There is another reason why I hesitate to speak of a personal relationship with Jesus at the moment. I think that much of the New Testament language that suggests this (eg. Phil. 3:10) refers specifically to the experience of communities of believers that had to share in sufferings of Jesus - the sufferings of eschatological transition, the birthpangs of the age which has now come. This is a major part of the argument of The Coming of the Son of Man. Otherwise, I am rather inclined to think that the doctrine of a ‘personal relationship with Jesus’ is almost as much a modern invention as the Catholic doctrine of the assumption of Mary. It may have been a legitimate and necessary reaction against rationalism and formalism, but it had the unfortunate side-effect of reinforcing modernism’s obsession with the individual ego.

I’m sure this is all going to sound far too complex, if not downright evasive - but in a way that is precisely the point. I think that we need to recover the complexity of the biblical narrative, the larger theological and historical context that must frame any narrative of personal ‘salvation’, and that inevitably resists the modern myth of individualism. My suspicion, marhorse, is that when you talk about holding to the Word of God, you are silently running it through a tightly controlled and restrictive interpretive grid that ‘modern evangelicalism’ has built into you. You’re welcome to object to that - and also to point out that we all have our interpretive grids. But that does not exempt us from the struggle to understand ourselves, our world, and the Word of God better.

What does it mean to be saved?

David Hopkins, editor of Next-Wave, suggests that the church ought to stop trying to ‘save’ people. Or at least, he argues that the sort of ‘personal salvation’ on offer in the church today simply doesn’t work in a postmodern climate. It doesn’t make sense to people. What people are looking for is ‘to have a sense of wonder restored’. You can read what he has to say here.

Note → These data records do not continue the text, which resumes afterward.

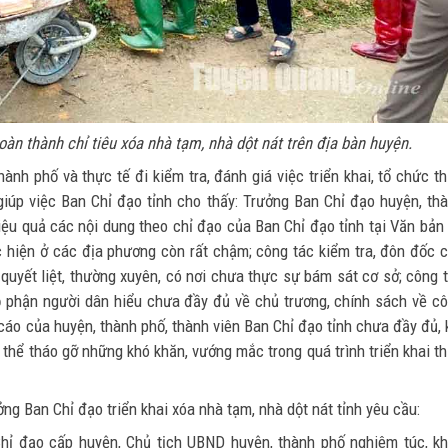
n thành chỉ tiêu xóa nhà tạm, nhà dột nát trên địa bàn huyện.
nh phố và thực tế đi kiểm tra, đánh giá việc triển khai, tổ chức t
 giúp việc Ban Chỉ đạo tỉnh cho thấy: Trưởng Ban Chỉ đạo huyện, th
hiệu quả các nội dung theo chỉ đạo của Ban Chỉ đạo tỉnh tại Văn bản
 hiện ở các địa phương còn rất chậm; công tác kiểm tra, đôn đốc 
uyết liệt, thường xuyên, có nơi chưa thực sự bám sát cơ sở; công 
 bộ phận người dân hiểu chưa đầy đủ về chủ trương, chính sách về c
cáo của huyện, thành phố, thành viên Ban Chỉ đạo tỉnh chưa đầy đủ, 
 thể tháo gỡ những khó khăn, vướng mắc trong quá trình triển khai t
ng Ban Chỉ đạo triển khai xóa nhà tạm, nhà dột nát tỉnh yêu cầu:
 Chỉ đạo cấp huyện, Chủ tịch UBND huyện, thành phố nghiêm túc, k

This has got to be worth thinking about. We have assumed for a long time that Christianity is a religion of salvation: you start off being lost, you welcome Jesus into your heart, you get saved, and you go to heaven rather than to hell. If that simple narrative is defunct, what do we replace it with? What do we do with all those metaphors? What is the narrow path that leads to life? What does it mean to move from darkness into light? What sort of condemnation or judgment should people fear? What does it mean to be saved? Can we still go out with the gospel and honestly claim that we are offering people the same deal that the first disciples offered to the world? Do we think anyone really wants it?